Pentagon Adviser Resigns, Slams Defense Secretary Mark Esper Over Trump Photo-Op

A member of the Pentagon’s science advisory board resigned Tuesday over Defense Secretary Mark Esper’s failure to speak out against the forcible dispersal of protesters near a church where President Donald Trump staged a photo-op a day earlier.

James N. Miller, who served as the under secretary of defense for policy from 2012 to 2014, announced his departure from the Defense Science Board in a fiery letter of resignation addressed to Esper and published in The Washington Post.

Miller accused Esper of violating his oath of office by appearing to support the use of tear gas and rubber bullets to clear a crowd of peaceful anti-racism protesters near the White House so Trump could pose for a photo holding a Bible outside St. John’s Episcopal Church.

“You may not have been able to stop President Trump from directing this appalling use of force, but you could have chosen to oppose it,” wrote Miller, who joined the science board in 2014. “Instead, you visibly supported it.”
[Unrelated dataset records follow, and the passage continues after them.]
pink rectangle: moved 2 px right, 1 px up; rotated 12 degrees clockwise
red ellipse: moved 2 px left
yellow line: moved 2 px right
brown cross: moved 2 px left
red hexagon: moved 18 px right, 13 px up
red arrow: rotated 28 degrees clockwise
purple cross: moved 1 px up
“Anyone who takes the oath of office must decide where he or she will draw the line: What are the things that they will refuse to do?” he added. “I must now ask: If last night’s blatant violations do not cross the line for you, what will?”
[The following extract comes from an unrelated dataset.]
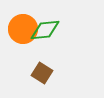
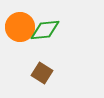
orange circle: moved 3 px left, 2 px up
Trump’s photo-op and his administration’s decision to use aggressive tactics to clear protesters ― all before the city’s curfew went into effect that night ― drew outrage from Democratic lawmakers and the bishops in charge of St. John’s Church.

At the photo-op, Esper stood beside Trump in front of the church, which had been vandalized during the protests a day earlier, along with Attorney General William Barr, national security adviser Robert O’Brien, White House press secretary Kayleigh McEnany and White House chief of staff Mark Meadows.
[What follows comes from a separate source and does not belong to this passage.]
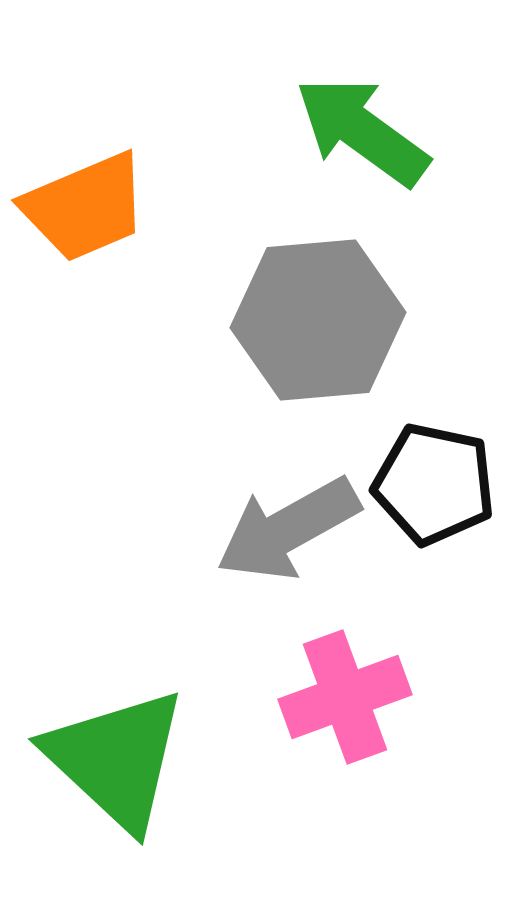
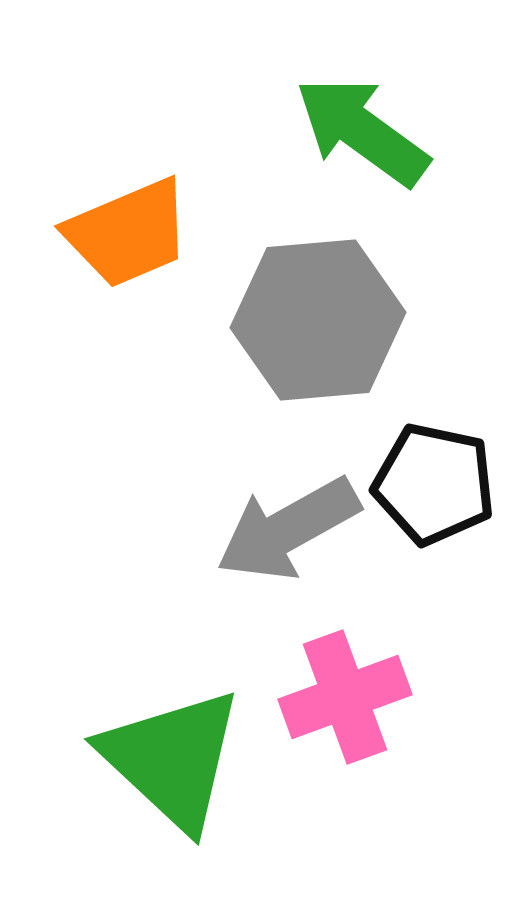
orange trapezoid: moved 43 px right, 26 px down
green triangle: moved 56 px right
The Pentagon has since tried to distance itself from the incident. Esper said Tuesday that he “didn’t know” where he was going when he left the White House with Trump that night. 

“I thought I was going to do two things: to see some damage and to talk to the troops,” he told NBC News, adding: “I didn’t know where I was going. I wanted to see how much damage actually happened.”

Esper said he had “no idea” at the time about plans to disperse the crowd. He said he thought the excursion would be a chance to thank National Guard troops who had been called in to help respond to the protests.

In his resignation letter, Miller condemned Esper for sending an “extremely dangerous signal” by suggesting that governors should “dominate the battlespace” when handling the nationwide protests sparked by the police killing of George Floyd in Minneapolis.

“You have made life-and-death decisions in combat overseas; soon you may be asked to make life-and-death decisions about using the military on American streets and against Americans,” Miller wrote. “Where will you draw the line, and when will you draw it?”